Ferner könnte man den Grund für den Titel des Albums aus dem Internet erfahren, würde man sich nur etwas umschauen. So schreibt zum Beispiel Britneys Plattenfirma, dass lange hin- und herüberlegt wurde, ehe man zu dem Entschluss kam, dass Blackout ein passender Titel sei, da Fans und Kritiker beim hören der neuen Scheibe jegliche negativen Schlagzeilen, Erlebnisse o.ä. ausblenden und sich nur auf die Musik konzentieren sollten.
Befolgt man diesen Rat erkennt man durchaus, dass diese Platte eine deutlich reifere Britney zeigt, die es ernsthaft versucht auf den richtigen Weg und somit an die Spitze der Weltcharts zurückzukommen.
Leider muss man sagen, dass sich einige Kritiker vorher etwas besser hätten informieren sollen, befor sie eine Rezension verfassten, vielleicht sogar die Platte einmal gehört haben sollten. ;)
[Anm. d. Red.: Danke für diesen Kommentar. Natürlich schreiben wir aus Zeitgründen manchmal Kritiken, ohne die Platte überhaupt gehört zu...nein, natürlich nicht. Mag ja sein, dass Frau Spears persönlich gereift ist (ob sie das ist, können wir nicht beurteilen), doch die Musik auf Blackout ist einfach ein unspektakulärer Dancefloor-Versuch, den z.B. Madonna bereits vor 2 Jahren zigmal besser hinbekommen hat.]
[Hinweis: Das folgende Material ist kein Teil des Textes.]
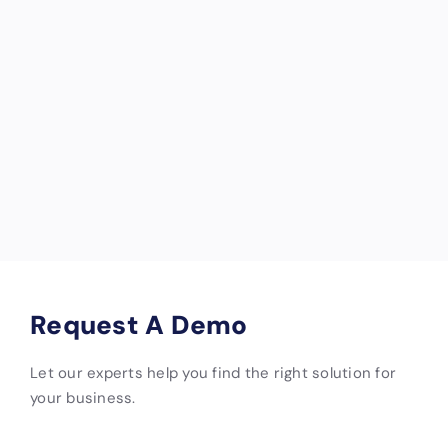
email
of
[email pr
business
otected]
income if
units are
damaged
and
unrentabl
e.
Request A Demo
Let our experts help you find the right solution for
your business.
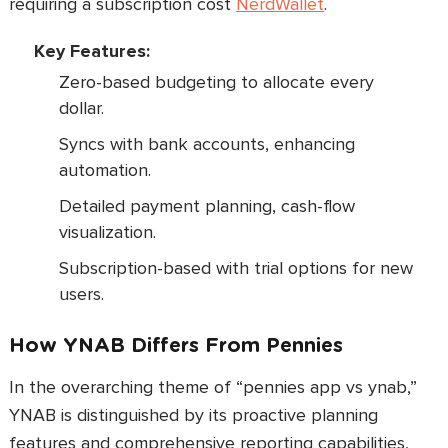
requiring a subscription cost
NerdWallet
.
Key Features:
Zero-based budgeting to allocate every
dollar.
Syncs with bank accounts, enhancing
automation.
Detailed payment planning, cash-flow
visualization.
Subscription-based with trial options for new
users.
How YNAB Differs From Pennies
In the overarching theme of “pennies app vs ynab,”
YNAB is distinguished by its proactive planning
features and comprehensive reporting capabilities,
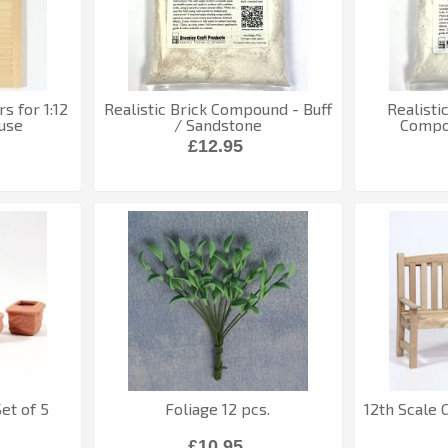
s for 1:12
Realistic Brick Compound - Buff
Realisti
use
/ Sandstone
Compo
£12.95
et of 5
Foliage 12 pcs.
12th Scale 
£10.95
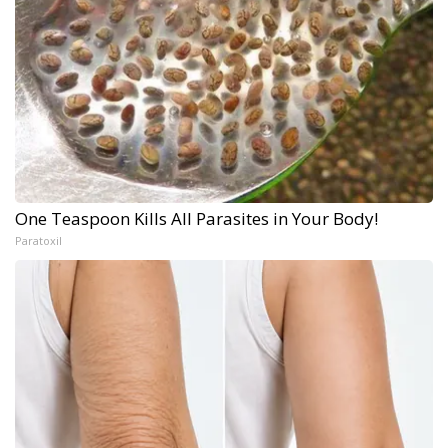
One Teaspoon Kills All Parasites in Your Body!
Paratoxil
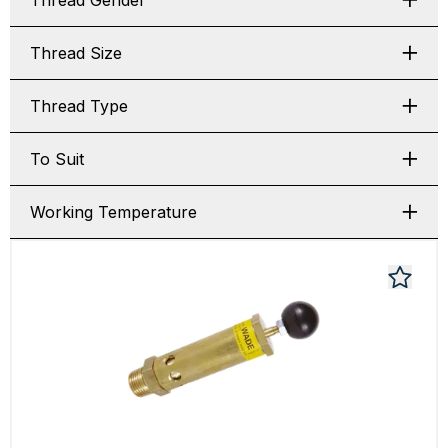
Thread Gender
Thread Size
Thread Type
To Suit
Working Temperature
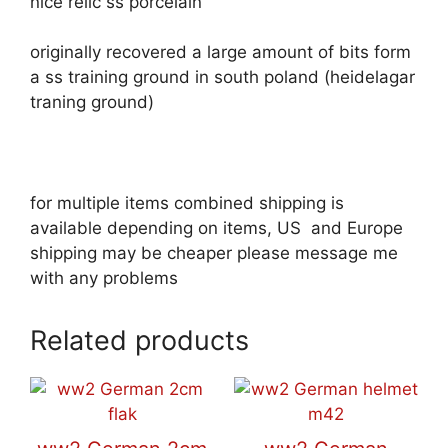
nice relic ss porcelain
originally recovered a large amount of bits form
a ss training ground in south poland (heidelagar
traning ground)
for multiple items combined shipping is
available depending on items, US and Europe
shipping may be cheaper please message me
with any problems
Related products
Warum hat Britney Spears den Titel von einem der besten Scorpions Alben geklaut? Wollte sie damit ihren alltäglichen Zustand in die Welt schreien? Es ist eine Schande, dass eines der größten Scorpions Alben durch diese Frau in den Schmutz gezogen wird. Sie ist am Ende ihrer Karriere und wohl auch sonst am Ende
[Anm. d. Red.: Nunja, wie wir vor einigen Jahren schmerzlich erfahren mussten, liebt auch Britney Rock'n'Roll...]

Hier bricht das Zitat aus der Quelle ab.